YOUR TASK. Every record is to be duplicated exactly as it reads, without its images.
________________
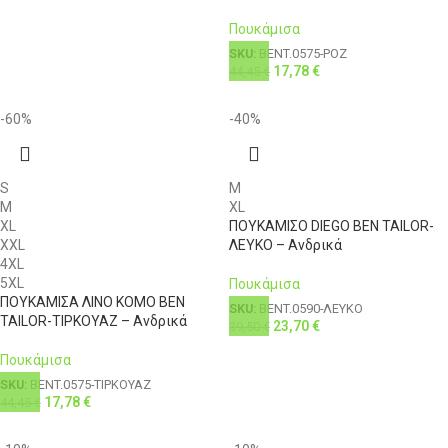
Πουκάμισα
SKU:
BENT.0575-ΡΟΖ
17,78
€
44,45
€
-60%
-40%
S
M
M
XL
XL
ΠΟΥΚΑΜΙΣΟ DIEGO BEN TAILOR-
XXL
ΛΕΥΚΟ – Ανδρικά
4XL
5XL
Πουκάμισα
ΠΟΥΚΑΜΙΣΑ ΛΙΝΟ KOMO BEN
SKU:
BENT.0590-ΛΕΥΚΟ
TAILOR-ΤΙΡΚΟΥΑΖ – Ανδρικά
23,70
€
39,50
€
Πουκάμισα
SKU:
BENT.0575-ΤΙΡΚΟΥΑΖ
17,78
€
44,45
€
________________
ANSWER BOX.
Πουκάμισα
SKU:
BENT.0575-ΡΟΖ
17,78
€
44,45
€
-60%
-40%
S
M
M
XL
XL
ΠΟΥΚΑΜΙΣΟ DIEGO BEN TAILOR-
XXL
ΛΕΥΚΟ – Ανδρικά
4XL
5XL
Πουκάμισα
ΠΟΥΚΑΜΙΣΑ ΛΙΝΟ KOMO BEN
SKU:
BENT.0590-ΛΕΥΚΟ
TAILOR-ΤΙΡΚΟΥΑΖ – Ανδρικά
23,70
€
39,50
€
Πουκάμισα
SKU:
BENT.0575-ΤΙΡΚΟΥΑΖ
17,78
€
44,45
€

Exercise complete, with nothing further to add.